Liars and Losers Like Us

My eyes crack open to bright light and silence. I grab my phone that still hasn’t been turned back on. My cat clock says I’ve slept till 10:23 a.m. but it still doesn’t feel like enough.

When my phone powers on, it immediately buzzes in my hand. Missed calls and texts from Kallie and Sean pop up like reminders of why my head is throbbing. My eyes are pulled to the window, the sun extending its arms, beckoning, promising a new day.

If only the light were enough. My head sinks back into the pillow and I hug another between my knees. I drift back to sleep, waking in and out of dreams of Maisey pulling the mouse out of her desk, and nightmares splattered with dark images of her limp body, skin paled in blues and grays, hanging from a rope in the halls of Belmont High. My classmates hum the Maisey song, pushing her dangling body out of their way as they rush through the halls. My waking moments are no better, taunting me with what the letter I’ve tucked into my pillowcase might say.

I wake again to Mom, calling because the school’s automated system left her a message saying I was absent this morning. Shit. It’s already quarter to twelve.

“I’m tired, my head hurts, but I’m going.”

“You can forget about school if you want. Go back to sleep and I’ll see you when I get home.”

“I don’t know what I want to do,” I say, almost whining.

“Well, it’s up to you,” she says, like it’s no big deal and says good-bye. The consolation that it’s Friday taps my shoulder and reminds me that I’ve made plans with Sean. I look back out the window and the golden rays win, pulling me out of bed.

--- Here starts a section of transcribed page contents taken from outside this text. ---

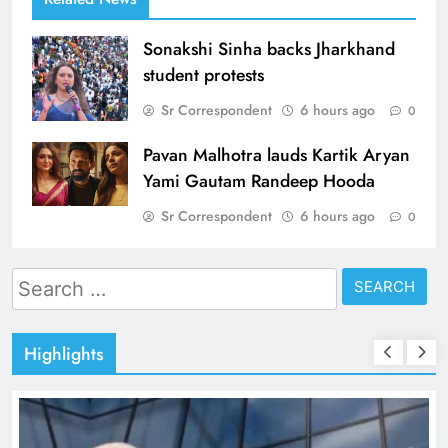
Sonakshi Sinha backs Jharkhand
student protests
Sr Correspondent
6 hours ago
0
Pavan Malhotra lauds Kartik Aryan
Yami Gautam Randeep Hooda
Sr Correspondent
6 hours ago
0
Search
for:
Highlights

Fresh out of the shower, jeans from yesterday and a long-sleeved Jane Eyre T-shirt, I sit back on the bed, reach into my pillowcase and pull out the creased and folded white envelope.

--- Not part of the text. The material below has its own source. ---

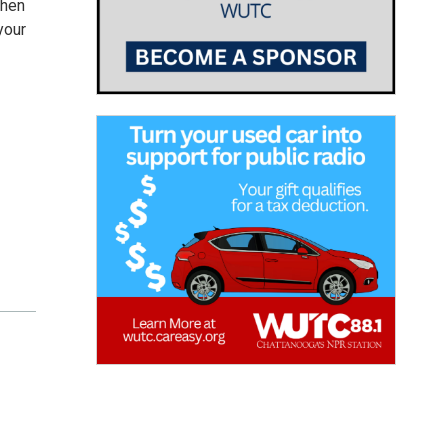
then
your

Bree Hughes. The hollow echo of her saying my name in the school bathroom replays in my head, like an encore I didn’t ask for. The way she’d said it. Patronizing. The envelope unfolds itself into my hands, as does the letter. Sloppy wispy script, blatantly screaming that she was tired and didn’t care. I unfold it, letting my eyes drift to the top heading and right back off the page. Again, it’s there. Bree Hughes. Like she’s taunting me. My throat gets rushed by my heart, so hard and so rapid that I just can’t. I flip the letter over, refolding it with swift sloppy hands and stuffing it back into the envelope and my pillowcase. I can’t read this right now. Not today. Not when I’m trying to get to school, to walk through the hallways looking like my shit’s so together I can be a fucking Prom Queen.





FIFTEEN


I get to school at lunchtime and everyone is chirping and buzzing with the news of Maisey. I hear snippets of the tragedy passing each lunch table. I can’t even stand in the lunch line without hearing about it.

“It’s crazy. Everyone treated her like ass.”

“At least she’ll go to heaven because all dogs go to heaven.”

“No, dude, she was a mouse. Where the hell do mice go?”

“The moon?”

“That doesn’t make sense.”

“Sure it does, moon’s made of cheese, dipshit.”

I clank my tray back onto the line and shove through the two assholes. “Excuse you.” I grab a bottle of water and walk right to the cashier.

“That’s all you’re getting today?” asks Kendall. “Prom Queen diet, huh?”

“I had a big breakfast.”

“Did you hear what happened?” asks Sam, mouth agape. Kendall leans in, eyes wide, waiting to hear a story she’s obviously heard a hundred times today. “Maisey Morgan committed suicide. Suicide. How sad. Can you believe it?”

I inhale slowly through my nose and as I exhale, I use every ounce of energy I have into fighting the urge to cry. To scream. To run. “Yeah, I can believe it,” I say. “Our class pretty much made her life a living hell. So why not? Maybe she’s in a better place.”

“Well, I’m Christian and I know this sounds wrong, but suicide is a sin. So that means she would be—.”

“Kendall. Don’t even. That is just wrong. You didn’t know her,” Sam says.

“Heaven or hell, either one sounds better than high school. I don’t want to talk about it, okay,” I say. “And none of us knew her, so get over it.”

“Damn,” says Sam holding her hands up. “Sorry.”

“Fine,” says Kendall. “New subject. Bree, what’s up with Prom? You going with us or not? It’s gonna be fun. We’re renting an SUV limo instead of a regular limo. And taking a road trip to Valley Fair the next day, too.”

“Prom: Parties of One is the hottest ticket.” Sam brushes her fingers through the edge of her fro-hawk. “You could even match your corsage to the pink streak I’m putting in my hair. So far we have six of us going … you really should come.”

“Breeeeee!” Someone steps up behind me. “I had no idea. This queen doesn’t have a date?” Justin Conner plants his ass on the seat next to me and hangs his arm on my shoulder. “Neither do I, we should probably go together then.”